ABOUT THIS EXERCISE:
Repeat all entries below exactly as shown.

DATA FOR THIS TASK: Begin

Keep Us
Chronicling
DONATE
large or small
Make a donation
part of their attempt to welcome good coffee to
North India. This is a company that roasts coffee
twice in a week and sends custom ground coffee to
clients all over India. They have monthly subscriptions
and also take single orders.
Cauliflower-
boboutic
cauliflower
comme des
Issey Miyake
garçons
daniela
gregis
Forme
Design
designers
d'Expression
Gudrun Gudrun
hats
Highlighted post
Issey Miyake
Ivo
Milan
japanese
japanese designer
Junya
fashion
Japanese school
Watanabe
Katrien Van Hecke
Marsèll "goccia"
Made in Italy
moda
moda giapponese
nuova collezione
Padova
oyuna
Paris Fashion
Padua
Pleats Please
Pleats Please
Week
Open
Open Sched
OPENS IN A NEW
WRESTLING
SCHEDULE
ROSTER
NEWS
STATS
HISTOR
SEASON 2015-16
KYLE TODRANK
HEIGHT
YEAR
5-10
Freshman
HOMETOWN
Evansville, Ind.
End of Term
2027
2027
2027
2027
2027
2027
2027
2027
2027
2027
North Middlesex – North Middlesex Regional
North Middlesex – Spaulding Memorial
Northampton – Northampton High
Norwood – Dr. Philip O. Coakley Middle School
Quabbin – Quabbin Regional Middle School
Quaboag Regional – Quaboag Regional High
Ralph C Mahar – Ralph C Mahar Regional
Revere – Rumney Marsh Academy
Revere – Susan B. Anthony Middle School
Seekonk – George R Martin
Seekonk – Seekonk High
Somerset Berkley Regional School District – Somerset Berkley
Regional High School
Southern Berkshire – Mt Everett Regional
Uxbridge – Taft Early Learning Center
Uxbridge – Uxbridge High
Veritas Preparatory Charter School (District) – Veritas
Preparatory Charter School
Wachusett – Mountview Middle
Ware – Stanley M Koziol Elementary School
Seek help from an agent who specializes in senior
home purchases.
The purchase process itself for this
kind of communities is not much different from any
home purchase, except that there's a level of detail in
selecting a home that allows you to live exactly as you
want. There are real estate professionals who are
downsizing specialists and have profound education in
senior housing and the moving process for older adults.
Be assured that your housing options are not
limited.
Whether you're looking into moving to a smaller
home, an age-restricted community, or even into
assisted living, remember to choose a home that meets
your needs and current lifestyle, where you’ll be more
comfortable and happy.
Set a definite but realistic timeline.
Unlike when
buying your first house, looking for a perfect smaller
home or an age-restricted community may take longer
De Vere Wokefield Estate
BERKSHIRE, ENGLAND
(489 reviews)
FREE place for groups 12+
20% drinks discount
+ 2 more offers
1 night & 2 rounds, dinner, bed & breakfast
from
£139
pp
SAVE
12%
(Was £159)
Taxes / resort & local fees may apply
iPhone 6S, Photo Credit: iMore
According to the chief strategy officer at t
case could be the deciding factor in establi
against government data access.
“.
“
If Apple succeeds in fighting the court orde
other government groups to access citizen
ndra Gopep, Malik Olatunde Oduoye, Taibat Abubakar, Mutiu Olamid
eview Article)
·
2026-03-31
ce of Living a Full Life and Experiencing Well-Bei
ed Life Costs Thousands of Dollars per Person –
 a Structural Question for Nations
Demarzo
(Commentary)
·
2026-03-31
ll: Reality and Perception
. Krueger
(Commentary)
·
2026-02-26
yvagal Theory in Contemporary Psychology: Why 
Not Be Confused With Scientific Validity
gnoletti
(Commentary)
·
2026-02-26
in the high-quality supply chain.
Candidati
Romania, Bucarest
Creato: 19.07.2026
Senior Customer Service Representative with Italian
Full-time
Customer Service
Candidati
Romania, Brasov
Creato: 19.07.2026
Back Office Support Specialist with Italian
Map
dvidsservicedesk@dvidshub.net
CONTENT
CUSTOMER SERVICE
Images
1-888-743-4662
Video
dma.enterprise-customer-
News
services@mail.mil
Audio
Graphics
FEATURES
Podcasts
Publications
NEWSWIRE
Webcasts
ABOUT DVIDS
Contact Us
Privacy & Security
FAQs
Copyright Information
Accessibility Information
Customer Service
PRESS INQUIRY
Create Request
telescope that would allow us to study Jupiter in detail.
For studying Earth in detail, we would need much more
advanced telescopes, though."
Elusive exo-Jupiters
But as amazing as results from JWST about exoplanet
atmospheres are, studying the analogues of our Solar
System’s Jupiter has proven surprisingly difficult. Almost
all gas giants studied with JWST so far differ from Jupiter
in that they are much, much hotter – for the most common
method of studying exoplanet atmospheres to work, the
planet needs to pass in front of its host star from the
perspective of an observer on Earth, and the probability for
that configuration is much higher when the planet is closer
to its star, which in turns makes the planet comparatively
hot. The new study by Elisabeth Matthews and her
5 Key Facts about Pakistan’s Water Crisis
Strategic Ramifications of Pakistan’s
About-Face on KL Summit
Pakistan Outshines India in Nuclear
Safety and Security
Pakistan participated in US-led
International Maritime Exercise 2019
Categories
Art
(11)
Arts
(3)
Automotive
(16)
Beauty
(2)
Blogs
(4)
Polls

DATA FOR THIS TASK: End

SOLUTION FOR THIS EXERCISE:
Keep Us
Chronicling
DONATE
large or small
Make a donation
part of their attempt to welcome good coffee to
North India. This is a company that roasts coffee
twice in a week and sends custom ground coffee to
clients all over India. They have monthly subscriptions
and also take single orders.
Cauliflower-
boboutic
cauliflower
comme des
Issey Miyake
garçons
daniela
gregis
Forme
Design
designers
d'Expression
Gudrun Gudrun
hats
Highlighted post
Issey Miyake
Ivo
Milan
japanese
japanese designer
Junya
fashion
Japanese school
Watanabe
Katrien Van Hecke
Marsèll "goccia"
Made in Italy
moda
moda giapponese
nuova collezione
Padova
oyuna
Paris Fashion
Padua
Pleats Please
Pleats Please
Week
Open
Open Sched
OPENS IN A NEW
WRESTLING
SCHEDULE
ROSTER
NEWS
STATS
HISTOR
SEASON 2015-16
KYLE TODRANK
HEIGHT
YEAR
5-10
Freshman
HOMETOWN
Evansville, Ind.
End of Term
2027
2027
2027
2027
2027
2027
2027
2027
2027
2027
North Middlesex – North Middlesex Regional
North Middlesex – Spaulding Memorial
Northampton – Northampton High
Norwood – Dr. Philip O. Coakley Middle School
Quabbin – Quabbin Regional Middle School
Quaboag Regional – Quaboag Regional High
Ralph C Mahar – Ralph C Mahar Regional
Revere – Rumney Marsh Academy
Revere – Susan B. Anthony Middle School
Seekonk – George R Martin
Seekonk – Seekonk High
Somerset Berkley Regional School District – Somerset Berkley
Regional High School
Southern Berkshire – Mt Everett Regional
Uxbridge – Taft Early Learning Center
Uxbridge – Uxbridge High
Veritas Preparatory Charter School (District) – Veritas
Preparatory Charter School
Wachusett – Mountview Middle
Ware – Stanley M Koziol Elementary School
Seek help from an agent who specializes in senior
home purchases.
The purchase process itself for this
kind of communities is not much different from any
home purchase, except that there's a level of detail in
selecting a home that allows you to live exactly as you
want. There are real estate professionals who are
downsizing specialists and have profound education in
senior housing and the moving process for older adults.
Be assured that your housing options are not
limited.
Whether you're looking into moving to a smaller
home, an age-restricted community, or even into
assisted living, remember to choose a home that meets
your needs and current lifestyle, where you’ll be more
comfortable and happy.
Set a definite but realistic timeline.
Unlike when
buying your first house, looking for a perfect smaller
home or an age-restricted community may take longer
De Vere Wokefield Estate
BERKSHIRE, ENGLAND
(489 reviews)
FREE place for groups 12+
20% drinks discount
+ 2 more offers
1 night & 2 rounds, dinner, bed & breakfast
from
£139
pp
SAVE
12%
(Was £159)
Taxes / resort & local fees may apply
iPhone 6S, Photo Credit: iMore
According to the chief strategy officer at t
case could be the deciding factor in establi
against government data access.
“.
“
If Apple succeeds in fighting the court orde
other government groups to access citizen
ndra Gopep, Malik Olatunde Oduoye, Taibat Abubakar, Mutiu Olamid
eview Article)
·
2026-03-31
ce of Living a Full Life and Experiencing Well-Bei
ed Life Costs Thousands of Dollars per Person –
 a Structural Question for Nations
Demarzo
(Commentary)
·
2026-03-31
ll: Reality and Perception
. Krueger
(Commentary)
·
2026-02-26
yvagal Theory in Contemporary Psychology: Why 
Not Be Confused With Scientific Validity
gnoletti
(Commentary)
·
2026-02-26
in the high-quality supply chain.
Candidati
Romania, Bucarest
Creato: 19.07.2026
Senior Customer Service Representative with Italian
Full-time
Customer Service
Candidati
Romania, Brasov
Creato: 19.07.2026
Back Office Support Specialist with Italian
Map
dvidsservicedesk@dvidshub.net
CONTENT
CUSTOMER SERVICE
Images
1-888-743-4662
Video
dma.enterprise-customer-
News
services@mail.mil
Audio
Graphics
FEATURES
Podcasts
Publications
NEWSWIRE
Webcasts
ABOUT DVIDS
Contact Us
Privacy & Security
FAQs
Copyright Information
Accessibility Information
Customer Service
PRESS INQUIRY
Create Request
telescope that would allow us to study Jupiter in detail.
For studying Earth in detail, we would need much more
advanced telescopes, though."
Elusive exo-Jupiters
But as amazing as results from JWST about exoplanet
atmospheres are, studying the analogues of our Solar
System’s Jupiter has proven surprisingly difficult. Almost
all gas giants studied with JWST so far differ from Jupiter
in that they are much, much hotter – for the most common
method of studying exoplanet atmospheres to work, the
planet needs to pass in front of its host star from the
perspective of an observer on Earth, and the probability for
that configuration is much higher when the planet is closer
to its star, which in turns makes the planet comparatively
hot. The new study by Elisabeth Matthews and her
5 Key Facts about Pakistan’s Water Crisis
Strategic Ramifications of Pakistan’s
About-Face on KL Summit
Pakistan Outshines India in Nuclear
Safety and Security
Pakistan participated in US-led
International Maritime Exercise 2019
Categories
Art
(11)
Arts
(3)
Automotive
(16)
Beauty
(2)
Blogs
(4)
Polls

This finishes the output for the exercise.